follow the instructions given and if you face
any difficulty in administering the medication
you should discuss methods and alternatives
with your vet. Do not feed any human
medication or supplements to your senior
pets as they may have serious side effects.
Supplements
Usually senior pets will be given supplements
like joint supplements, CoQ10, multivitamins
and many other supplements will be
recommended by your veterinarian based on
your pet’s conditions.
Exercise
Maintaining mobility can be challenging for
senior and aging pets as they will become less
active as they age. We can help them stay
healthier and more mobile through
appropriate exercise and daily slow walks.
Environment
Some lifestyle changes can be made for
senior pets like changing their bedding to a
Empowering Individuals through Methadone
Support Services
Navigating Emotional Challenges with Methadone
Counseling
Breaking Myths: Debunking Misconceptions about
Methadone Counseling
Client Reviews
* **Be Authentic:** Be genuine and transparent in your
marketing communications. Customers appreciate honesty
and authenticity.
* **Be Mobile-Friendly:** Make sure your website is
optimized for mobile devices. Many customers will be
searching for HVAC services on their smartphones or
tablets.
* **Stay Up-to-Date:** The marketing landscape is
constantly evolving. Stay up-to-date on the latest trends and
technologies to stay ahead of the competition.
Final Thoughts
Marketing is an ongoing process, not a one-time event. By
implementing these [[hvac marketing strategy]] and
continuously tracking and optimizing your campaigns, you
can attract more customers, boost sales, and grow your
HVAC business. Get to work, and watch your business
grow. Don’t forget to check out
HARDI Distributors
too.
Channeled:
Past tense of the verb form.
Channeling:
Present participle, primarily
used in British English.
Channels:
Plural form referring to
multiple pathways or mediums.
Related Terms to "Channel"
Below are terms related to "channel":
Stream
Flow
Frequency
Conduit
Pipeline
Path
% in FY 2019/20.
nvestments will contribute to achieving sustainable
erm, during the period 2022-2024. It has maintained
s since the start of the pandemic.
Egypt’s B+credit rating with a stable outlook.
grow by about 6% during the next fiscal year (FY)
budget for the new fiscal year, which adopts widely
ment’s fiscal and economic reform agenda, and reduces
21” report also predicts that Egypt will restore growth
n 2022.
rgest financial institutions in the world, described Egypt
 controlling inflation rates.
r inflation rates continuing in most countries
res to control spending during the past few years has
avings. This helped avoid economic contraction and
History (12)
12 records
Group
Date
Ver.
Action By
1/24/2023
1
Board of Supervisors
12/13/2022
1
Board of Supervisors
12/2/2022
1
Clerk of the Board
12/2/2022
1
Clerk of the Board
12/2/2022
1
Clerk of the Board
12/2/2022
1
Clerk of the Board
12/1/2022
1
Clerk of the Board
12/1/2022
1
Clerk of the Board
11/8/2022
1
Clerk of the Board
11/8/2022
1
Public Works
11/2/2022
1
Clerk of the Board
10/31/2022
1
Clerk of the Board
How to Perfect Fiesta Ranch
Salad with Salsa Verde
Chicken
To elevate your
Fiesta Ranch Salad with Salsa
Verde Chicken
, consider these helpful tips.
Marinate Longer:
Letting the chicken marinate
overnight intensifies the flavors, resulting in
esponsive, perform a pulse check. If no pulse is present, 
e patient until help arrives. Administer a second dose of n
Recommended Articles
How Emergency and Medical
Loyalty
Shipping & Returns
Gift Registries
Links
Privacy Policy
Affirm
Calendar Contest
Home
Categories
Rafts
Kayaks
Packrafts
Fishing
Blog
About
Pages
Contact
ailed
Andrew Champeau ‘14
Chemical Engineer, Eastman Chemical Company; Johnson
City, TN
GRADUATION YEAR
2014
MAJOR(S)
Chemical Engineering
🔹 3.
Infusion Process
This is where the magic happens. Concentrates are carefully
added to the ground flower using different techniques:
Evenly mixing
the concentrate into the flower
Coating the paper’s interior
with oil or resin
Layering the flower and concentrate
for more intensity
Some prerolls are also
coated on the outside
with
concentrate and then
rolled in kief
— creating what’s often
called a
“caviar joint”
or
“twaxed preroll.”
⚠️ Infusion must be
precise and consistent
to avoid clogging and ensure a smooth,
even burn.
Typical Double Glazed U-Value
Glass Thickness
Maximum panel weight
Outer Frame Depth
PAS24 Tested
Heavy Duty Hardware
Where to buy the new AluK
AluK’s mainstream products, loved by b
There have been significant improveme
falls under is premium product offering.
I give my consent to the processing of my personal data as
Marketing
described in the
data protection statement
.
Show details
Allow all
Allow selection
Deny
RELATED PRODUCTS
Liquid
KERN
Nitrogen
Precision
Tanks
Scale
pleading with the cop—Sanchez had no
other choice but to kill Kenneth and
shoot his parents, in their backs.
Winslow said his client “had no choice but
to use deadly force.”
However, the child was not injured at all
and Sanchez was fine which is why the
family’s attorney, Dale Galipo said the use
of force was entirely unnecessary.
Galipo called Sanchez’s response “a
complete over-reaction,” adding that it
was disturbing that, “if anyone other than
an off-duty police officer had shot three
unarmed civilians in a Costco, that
──────
Task brief: Reproduce every line from the entries that holds the word "will".

Worked solution:
Usually senior pets will be given supplements
and many other supplements will be
senior and aging pets as they will become less
optimized for mobile devices. Many customers will be
nvestments will contribute to achieving sustainable
21” report also predicts that Egypt will restore growth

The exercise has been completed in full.